Le haut niveau est l’un des piliers du CSB avec, notamment, Laura Sivert, championne du monde par équipe, et plusieurs internationaux sénégalais, mais Fode Ndao n’en fait pas une exclusivité. « Nous développons d’autres champs parallèles. Le haut niveau est un prétexte, mais il apprend aussi la vie : la notion de victoire, la notion de défaite, la persévérance, le sérieux, d’être actif… Le club Sauvegarde s’appuie sur ces valeurs pour aller dans les quartiers, les prisons... Nous développons aussi des actions auprès des femmes. On intervient un peu partout pour partager ces valeurs du Karaté ».
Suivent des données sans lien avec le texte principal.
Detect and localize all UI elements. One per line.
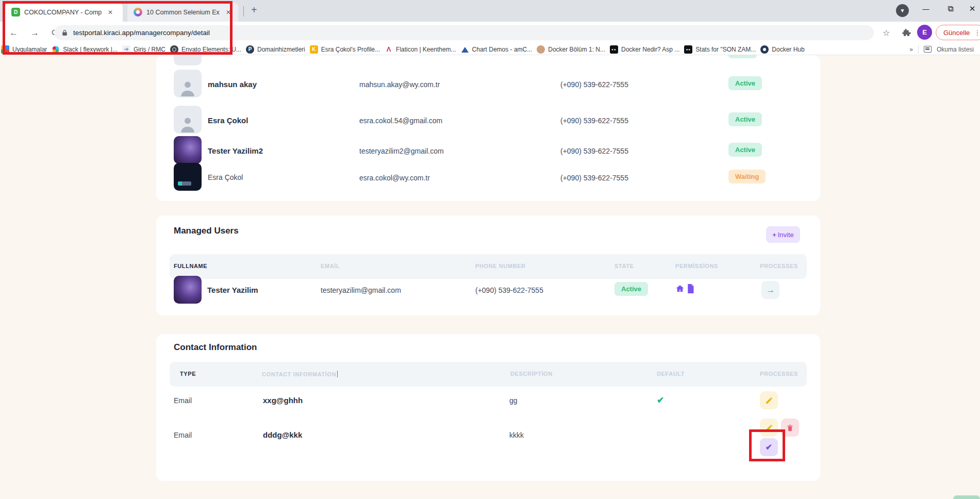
annotation-box-browser-chrome [3,1,232,55]
user-phone: (+090) 539-622-7555 [560,80,628,89]
avatar-placeholder [174,106,202,134]
text-cursor [337,371,338,377]
p-circle-icon: P [246,45,254,54]
bookmark-docker-bolum[interactable]: Docker Bölüm 1: N... [537,45,605,54]
document-permission-icon [687,284,694,293]
contact-value: xxg@ghhh [263,396,303,405]
avatar-placeholder [174,70,202,97]
bookmark-star-icon[interactable]: ☆ [883,28,890,38]
user-email: esra.cokol.54@gmail.com [359,117,442,125]
contact-type: Email [174,396,192,405]
video-icon: ●● [610,45,618,54]
col-description: DESCRİPTİON [510,371,553,377]
avatar-photo [174,276,202,304]
bookmark-label: Chart Demos - amC... [472,46,533,53]
status-badge: Active [728,143,762,157]
company-users-card: mahsun akay mahsun.akay@wy.com.tr (+090)… [156,55,820,201]
avatar-photo [174,136,202,164]
user-email: mahsun.akay@wy.com.tr [359,80,440,89]
col-phone: PHONE NUMBER [475,263,526,269]
divider [918,45,919,54]
update-label: Güncelle [943,29,970,37]
browser-window: D COKOLCOMPANY - Company De ✕ 10 Common … [0,0,980,499]
new-tab-button[interactable]: + [251,4,257,16]
user-name: Esra Çokol [208,116,248,125]
table-header: FULLNAME EMAİL PHONE NUMBER STATE PERMİS… [170,254,807,279]
bookmark-profile[interactable]: KEsra Çokol's Profile... [310,45,380,54]
plus-icon: + [772,231,776,239]
docker-hub-icon [760,45,769,54]
kebab-menu-icon[interactable]: ⋮ [974,29,980,37]
col-default: DEFAULT [657,371,685,377]
reading-list-button[interactable]: Okuma listesi [937,46,974,53]
bookmark-label: Docker Bölüm 1: N... [548,46,605,53]
invite-button[interactable]: + Invite [766,226,800,243]
col-type: TYPE [180,371,196,377]
managed-user-name: Tester Yazilim [207,286,258,294]
col-permissions: PERMİSSİONS [675,263,718,269]
reading-list-icon [924,46,932,53]
user-name: Tester Yazilim2 [208,146,263,155]
user-phone: (+090) 539-622-7555 [560,174,628,182]
user-name: mahsun akay [208,80,257,89]
minimize-button[interactable]: — [916,0,936,18]
bookmark-stats[interactable]: ●●Stats for "SON ZAM... [684,45,756,54]
annotation-box-confirm-button [749,429,785,461]
toast-peek [953,495,980,499]
window-close-button[interactable]: ✕ [962,0,980,18]
extensions-puzzle-icon[interactable] [902,28,911,37]
contact-description: kkkk [509,431,524,439]
edit-icon [765,396,773,405]
col-processes: PROCESSES [760,371,798,377]
col-contact-info: CONTACT INFORMATİON [262,371,338,377]
bookmark-label: Stats for "SON ZAM... [695,46,756,53]
bookmark-label: Docker Nedir? Asp ... [621,46,679,53]
video-icon: ●● [684,45,692,54]
home-permission-icon [675,284,685,293]
contact-description: gg [509,396,518,405]
bookmarks-overflow-chevron[interactable]: » [909,46,913,53]
contact-information-card: Contact Information TYPE CONTACT INFORMA… [156,334,820,481]
bookmark-docker-hub[interactable]: Docker Hub [760,45,804,54]
bookmarks-right-group: » Okuma listesi [909,45,980,54]
status-badge-cropped [728,55,757,58]
managed-users-card: Managed Users + Invite FULLNAME EMAİL PH… [156,215,820,315]
default-check-icon: ✔ [657,395,664,406]
avatar-logo [174,163,202,191]
table-header: TYPE CONTACT INFORMATİON DESCRİPTİON DEF… [170,362,807,387]
status-badge: Active [728,112,762,126]
invite-label: Invite [778,231,794,239]
tab-separator [243,6,244,16]
contact-value: dddg@kkk [263,430,302,439]
managed-user-phone: (+090) 539-622-7555 [475,286,543,294]
avatar-cropped [174,55,202,65]
bookmark-label: Domainhizmetleri [257,46,305,53]
bookmark-label: Esra Çokol's Profile... [321,46,380,53]
section-title: Managed Users [174,226,239,236]
trash-icon [786,424,794,432]
status-badge: Waiting [728,170,766,184]
col-fullname: FULLNAME [174,263,207,269]
col-processes: PROCESSES [760,263,798,269]
user-name: Esra Çokol [208,173,243,181]
bookmark-flaticon[interactable]: ΛFlaticon | Keenthem... [385,45,456,54]
user-phone: (+090) 539-622-7555 [560,147,628,155]
profile-chevron-icon[interactable]: ▼ [896,4,909,17]
bookmark-chart-demos[interactable]: Chart Demos - amC... [461,45,533,54]
contact-type: Email [174,431,192,439]
profile-avatar[interactable]: E [917,25,932,40]
col-email: EMAİL [321,263,340,269]
flaticon-icon: Λ [385,45,393,54]
managed-user-email: testeryazilim@gmail.com [321,286,401,294]
section-title: Contact Information [174,342,257,353]
open-processes-button[interactable]: → [761,281,779,299]
restore-button[interactable]: ⧉ [940,0,961,18]
user-email: esra.cokol@wy.com.tr [359,174,430,182]
status-badge: Active [728,76,762,90]
bookmark-domain[interactable]: PDomainhizmetleri [246,45,305,54]
bookmark-docker-nedir[interactable]: ●●Docker Nedir? Asp ... [610,45,679,54]
update-chrome-button[interactable]: Güncelle ⋮ [936,25,980,40]
status-badge: Active [614,282,648,296]
col-state: STATE [614,263,634,269]
edit-contact-button[interactable] [760,391,778,409]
Le dernier projet en date ? La « caravane des pieds d’immeuble », qui a vu le jour cet été dans la foulée du 1er confinement. L’idée ? Proposer différentes activités, dont du Karaté évidemment, aux familles du quartier prioritaire de La Planoise. « On a vu le besoin qu’il y avait dans cette période difficile : le confinement, les gens privés de vacances, la précarité, les problèmes de voisinage liés aux trafiquants de drogue, etc. Nous avons voulu occuper le terrain en offrant aux habitants des outils, des jeux, des lieux de rencontre ».

Cours de Karaté pour tous en plein air cet été, puis dans un gymnase pour l’édition l’automnale qui s’est achevée avec le 2e confinement, footing, parcours VTT écologique (ramassage des déchets en collaboration avec les athlètes du club), « café des parents » sur les thèmes de la parentalité et des violences faites aux femmes, espace créatif pour les enfants, organisation d’une journée de festivité… Les actions se sont multipliées pour « créer des liens, amener une certaine discipline, partager ces valeurs citoyennes que l’on retrouve dans le Karaté », poursuit Fode Ndao. « Le Karaté est le pilier de tout car on y apprend le refus de la médiocrité, le travail du self contrôle. C’est très important ! On doit mettre les valeurs citoyennes du Karaté en avant ».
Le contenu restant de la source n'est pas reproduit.